In the early 2000s, the trenchant reporters of The Boston Globe’s elite Spotlight unit trained their sights on a hot-button story that had gone unreported for too long. Since as far back as the mid-‘70s, Catholic priests in Massachusetts had been quietly shuffled around from parish to parish every couple of years, with such suspect labels as “sabbatical” and “sick leave” noted in the public ledgers as reasons for departure. The sickening truth was that the officials in the Catholic church had perfected an insidious system permitting priests to molest and rape young boys with zero repercussions, and had been doing so for decades. No spoiler alert needed here — by now, this shameful chapter of the church’s history has been made common knowledge, all due to the valiant efforts of the Spotlight team.

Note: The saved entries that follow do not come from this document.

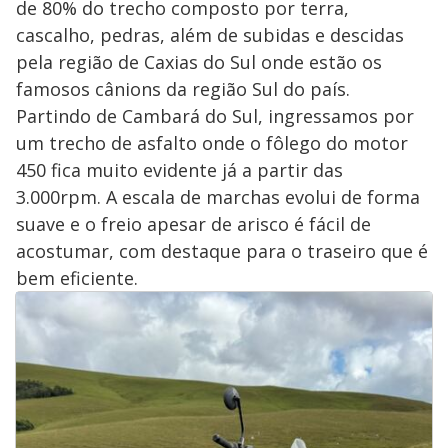
de 80% do trecho composto por terra,
cascalho, pedras, além de subidas e descidas
pela região de Caxias do Sul onde estão os
famosos cânions da região Sul do país.
Partindo de Cambará do Sul, ingressamos por
um trecho de asfalto onde o fôlego do motor
450 fica muito evidente já a partir das
3.000rpm. A escala de marchas evolui de forma
suave e o freio apesar de arisco é fácil de
acostumar, com destaque para o traseiro que é
bem eficiente.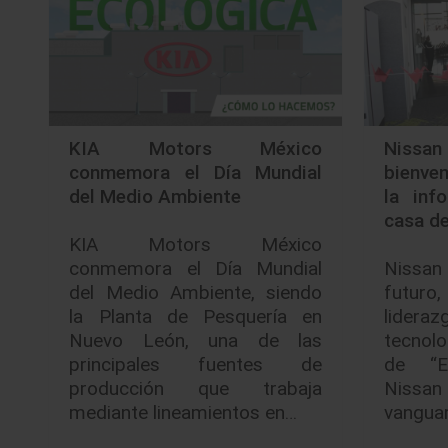
KIA Motors México
Nissa
conmemora el Día Mundial
bienve
del Medio Ambiente
la inf
casa de
KIA Motors México
conmemora el Día Mundial
Nissan 
del Medio Ambiente, siendo
futur
la Planta de Pesquería en
lider
Nuevo León, una de las
tecnol
principales fuentes de
de “El
producción que trabaja
Nissa
mediante lineamientos en…
vanguar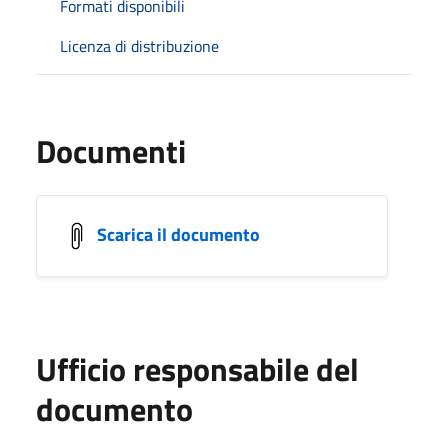
Formati disponibili
Licenza di distribuzione
Documenti
Scarica il documento
Ufficio responsabile del
documento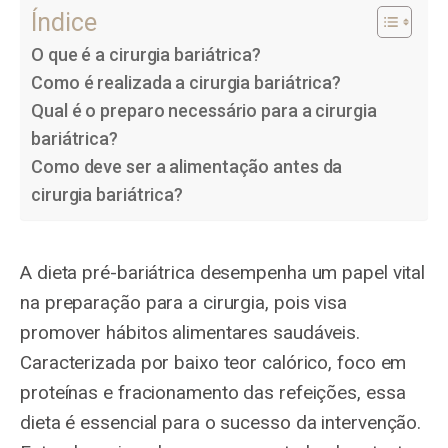
Índice
O que é a cirurgia bariátrica?
Como é realizada a cirurgia bariátrica?
Qual é o preparo necessário para a cirurgia
bariátrica?
Como deve ser a alimentação antes da
cirurgia bariátrica?
A dieta pré-bariátrica desempenha um papel vital
na preparação para a cirurgia, pois visa
promover hábitos alimentares saudáveis.
Caracterizada por baixo teor calórico, foco em
proteínas e fracionamento das refeições, essa
dieta é essencial para o sucesso da intervenção.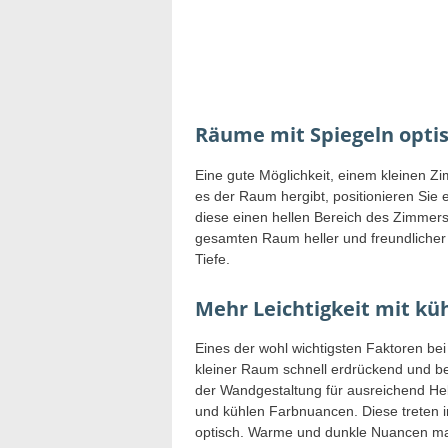
Räume mit Spiegeln opti
Eine gute Möglichkeit, einem kleinen Z
es der Raum hergibt, positionieren Sie 
diese einen hellen Bereich des Zimmers
gesamten Raum heller und freundlicher
Tiefe.
Mehr Leichtigkeit mit kü
Eines der wohl wichtigsten Faktoren be
kleiner Raum schnell erdrückend und be
der Wandgestaltung für ausreichend Hell
und kühlen Farbnuancen. Diese treten 
optisch. Warme und dunkle Nuancen ma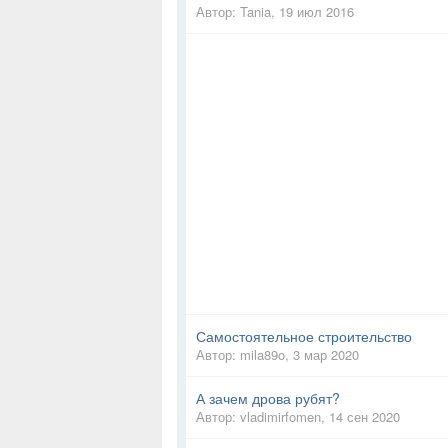
Автор:
Tania
,
19 июл 2016
Самостоятельное строительство
Автор:
mila89o
,
3 мар 2020
А зачем дрова рубят?
Автор:
vladimirfomen
,
14 сен 2020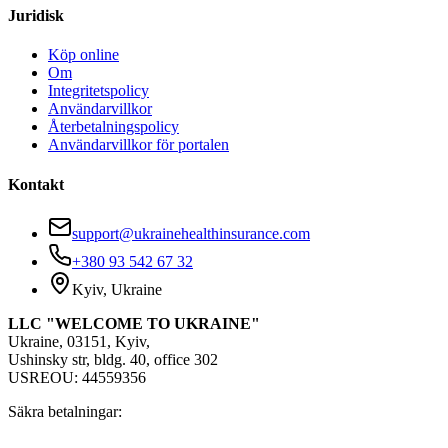
Juridisk
Köp online
Om
Integritetspolicy
Användarvillkor
Återbetalningspolicy
Användarvillkor för portalen
Kontakt
support@ukrainehealthinsurance.com
+380 93 542 67 32
Kyiv, Ukraine
LLC "WELCOME TO UKRAINE"
Ukraine, 03151, Kyiv,
Ushinsky str, bldg. 40, office 302
USREOU: 44559356
Säkra betalningar:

Tom McCarthy, bouncing back from the redwood-sized turd that was The Cobbler, takes the painstaking process by which the Globe staffers broke the story as the subject for his gripping new procedural Spotlight. McCarthy has the good sense to place absolute faith in the strength of this incredible-but-true story, generating ample drama from the nuts and bolts of reporting. Impassioned speeches about Integrity and The Importance of Journalists are mercifully absent, save one late-in-the-game monologue from Mark Ruffalo’s eccentric reporter, Michael Rezendes. Instead, McCarthy draws the audience in by following Walter ‘Robby’ Robinson’s (Michael Keaton) team as they canvas dirt-and-gravel neighborhoods, enduring as many slammed doors as they have to until they can find that key source. And when they do finally begin to pull on the right threads, it’s breathtaking to see the whole terrible truth unravel.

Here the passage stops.